HP Envy 14: schickes Alu-Notebook im Test

HPs 2009 eingeführte Envy-Reihe gehört zu den schicksten PC-Notebooks auf dem Markt. Kürzlich hat der Hersteller die Geräte mit einem neuen Innenleben aufgefrischt. Wir haben uns den 14,5-Zöller mit Quad-Core und Radeon 6330-Grafik angesehen.

Wer auf der Suche nach einem schicken Notebook ist und keinen Apfel auf dem Deckel haben möchte, wird schnell fündig. Denn in der Masse der üblichen Plastikbomber stechen Modelle wie das Dell XPS 15z oder die 2009 eingeführte HP-Envy-Reihe schnell heraus. Was der 14,5-Zöller Envy 14-2000g leistet, zeigt unser Test.

Design

Das Envy 14-2000eg sieht bis auf kleine Details aus wie sein Anfang des Jahres von uns getesteter Vorgänger HP Envy 14-1190eg Beats Edition: Der 14-Zöller besteht aus lackierten Aluminiumbauteilen. Die Arbeitsumgebung rund um die Tastatur besitzt einen samtig weichen Belag, der Fingerabdrücke abwehrt und kratzfest erscheint. Der ebenfalls lackierte Deckel hat eine leichte Gummierung. Das Gehäuse ist sehr stabil und kommt qualitativ durchaus in die Nähe eines Unibody-MacBook. Details wie die Gummilippe um das Display und die hohe Verschlusskraft der Gelenke gefallen auch bei der neuesten Envy-Generation.

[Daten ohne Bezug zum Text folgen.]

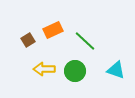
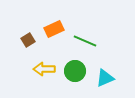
orange rectangle: moved 1 px right, 1 px up
green line: rotated 20 degrees counterclockwise
cyan triangle: moved 11 px left, 8 px down; rotated 42 degrees counterclockwise
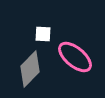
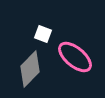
white square: rotated 18 degrees clockwise
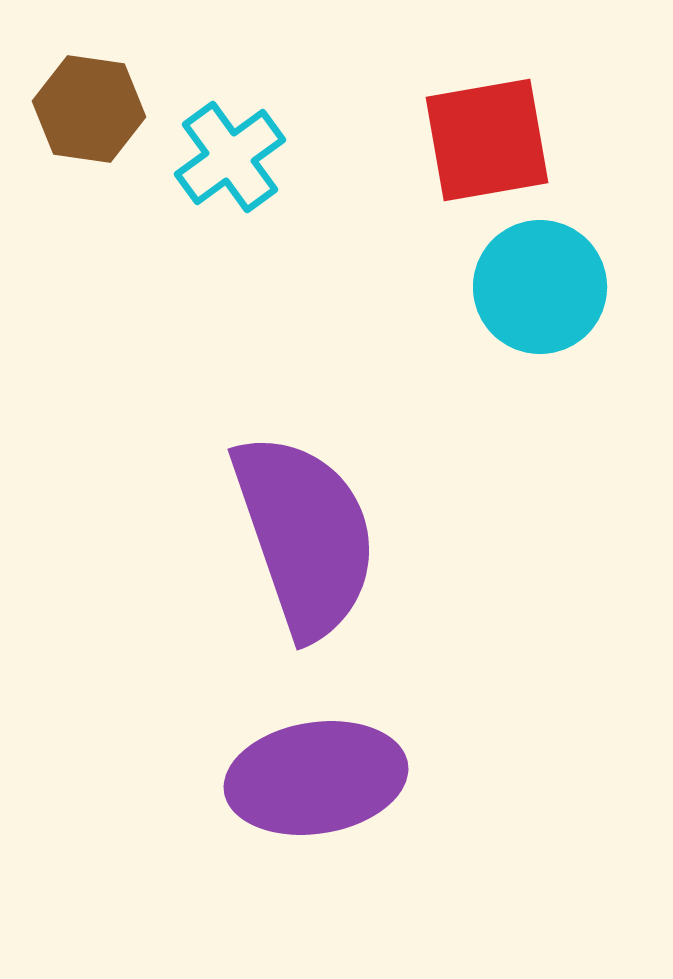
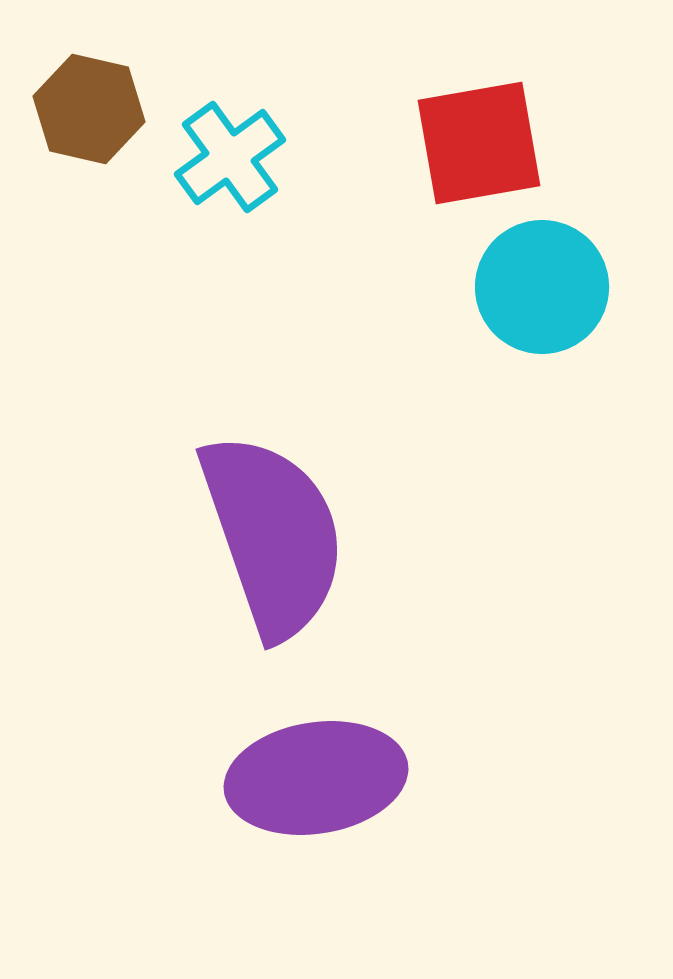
brown hexagon: rotated 5 degrees clockwise
red square: moved 8 px left, 3 px down
cyan circle: moved 2 px right
purple semicircle: moved 32 px left
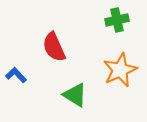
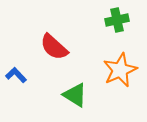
red semicircle: rotated 24 degrees counterclockwise
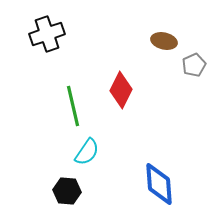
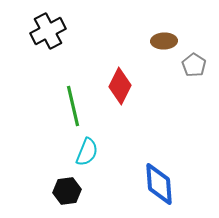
black cross: moved 1 px right, 3 px up; rotated 8 degrees counterclockwise
brown ellipse: rotated 15 degrees counterclockwise
gray pentagon: rotated 15 degrees counterclockwise
red diamond: moved 1 px left, 4 px up
cyan semicircle: rotated 12 degrees counterclockwise
black hexagon: rotated 12 degrees counterclockwise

Ein Aluminiumdeckel auf der Unterseite gibt sowohl den Akku als auch die 2,5-Zoll-Festplatte frei. Der Stromspeicher lässt sich herausnehmen. Das Notebook läuft – wenn es am Netz hängt – auch ohne Akku. Die Arretierung der Abdeckung wirkt sehr sicher, kann aber dennoch mit einem geübten Handgriff abgezogen werden. Anschließend lässt sich auch der zweite Teil der Bodenplatte abschrauben, worunter sich zwei Steckplätze für den Arbeitsspeicher befinden. In unserem Testgerät stecken hier ein 4-GByte- und ein 2-GByte-Riegel.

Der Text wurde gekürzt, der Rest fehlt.